La dernière fois qu’on les avait vues ensemble sur un plateau c’était dans une mise en scène délirante des Précieuses ridicules où, en sociétaires accomplies de la Comédie-Française, elles faisaient le bonheur du spectateur en sexa-bêta virginales. Il n’y a qu’au théâtre que le ridicule donne un réel talent. Et Catherine Hiegel et Catherine Ferran le savent et le pratiquent à merveille.
C’est à présent au Théâtre 71 de Malakoff, qu’ayant quitté, non sans fracas, la Grande Maison, Robert Cantarella les réunit dans la pièce de Dea Loher. Ici encore, leur duo est étonnant. Il faut dire qu’elles se connaissent depuis longtemps, qu’elles ont très amies et que leur complicité sert leur art avec gourmandise. Tous les trois s’étaient déjà attaqués avec succès à La Maison des morts de Philippe Minyana. Leurs retrouvailles brillent avec éclat.

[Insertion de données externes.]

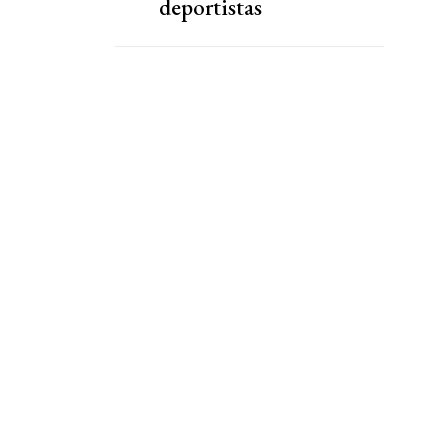
deportistas
"desaparecidos" tras
Juegos de la
Commonwealth de
Glasgow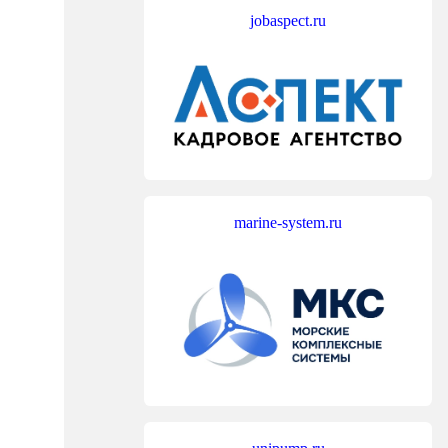
jobaspect.ru
marine-system.ru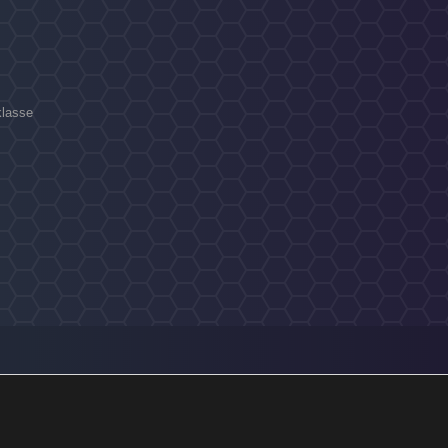
klasse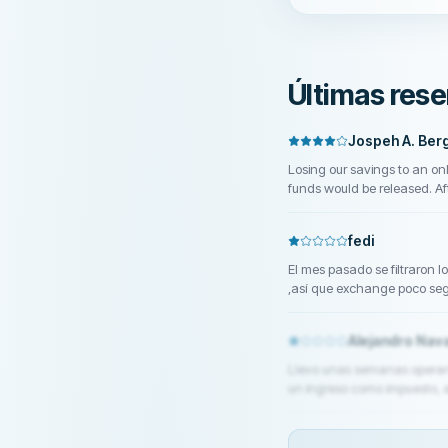
Últimas rese
Jospeh A. Ber
Losing our savings to an on
funds would be released. A
Fundsretriever . We were g
the funds, which gave us hop
fedi
El mes pasado se filtraron 
,así que exchange poco seg
Alejandro Nav
Llevo unas semanas operand
un ingreso como impuesto, au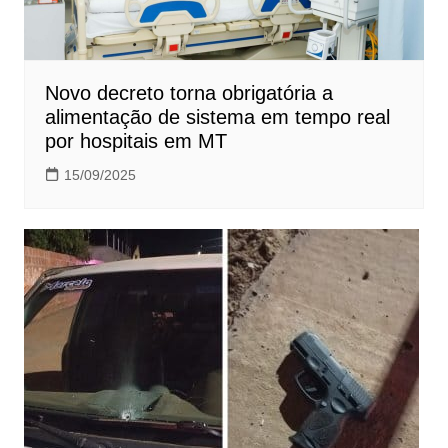
Novo decreto torna obrigatória a
alimentação de sistema em tempo real
por hospitais em MT
15/09/2025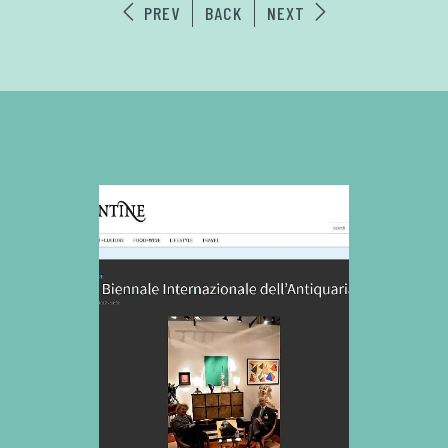
PREV
BACK
NEXT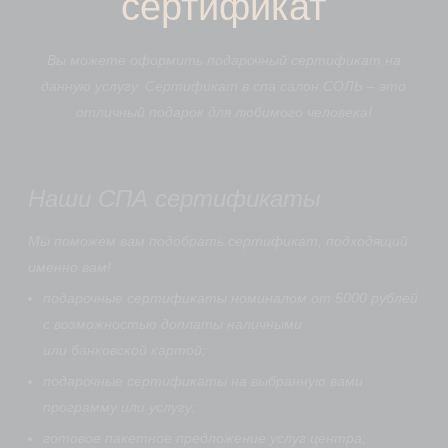
сертификат
Вы можете оформить подарочный сертификат на
данную услугу. Сертификат в спа салон СОЛЬ – это
отличный подарок для любимого человека!
Наши СПА сертификаты
Мы поможем вам подобрать сертификат, подходящий
именно вам!
подарочные сертификаты номиналом от 5000 рублей
с возможностью доплаты наличными
или банковской картой;
подарочные сертификаты на выбранную вами
программу или услугу;
готовое пакетное предложение услуг центра;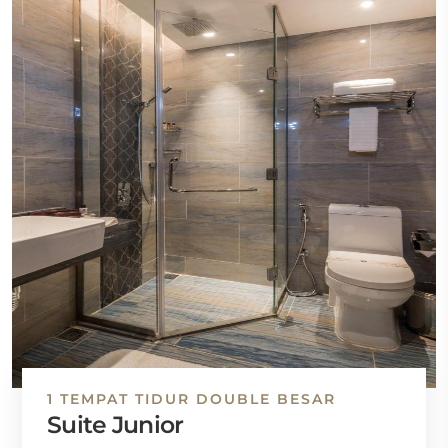
1 TEMPAT TIDUR DOUBLE BESAR
Suite Junior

Anna est couturière et Martha cuisinière pour une maîtresse qu’on dit être enfermée dans le congélateur. Elles ne sont pas jeunes et elles passent le plus clair de leur temps à se raconter, à ressasser, à ratiociner, à qui mieux-mieux. Dans la maison on compte une femme de ménage étrangère qu’elles réduisent à l’esclavage et un vieux chauffeur qui se prend pour un chien, ou le contraire, on ne sait pas bien.
On pense à Thomas Bernhardt dans cette façon de pratiquer l’animosité avec délectation, d’aller jusqu’au monstre de soi-même, dans un océan de trivialité et de grotesque. On pense aussi à Beckett et à Fin de partie. Le futur est présent dans la mort qui les attend. En même temps ces Anna et Martha, tout comme Vladimir et Estragon, attendent on ne sait pas quoi, avec un espoir, un désir fous, qui les maintiennent en vie malgré les coups du sort et de la haine.
Courez au Théâtre 71, cela se joue peu (jusqu’au 14 mars). Allez prendre une leçon de théâtre auprès de ces deux actrices qui n’en finissent pas d’être au sommet de leur art.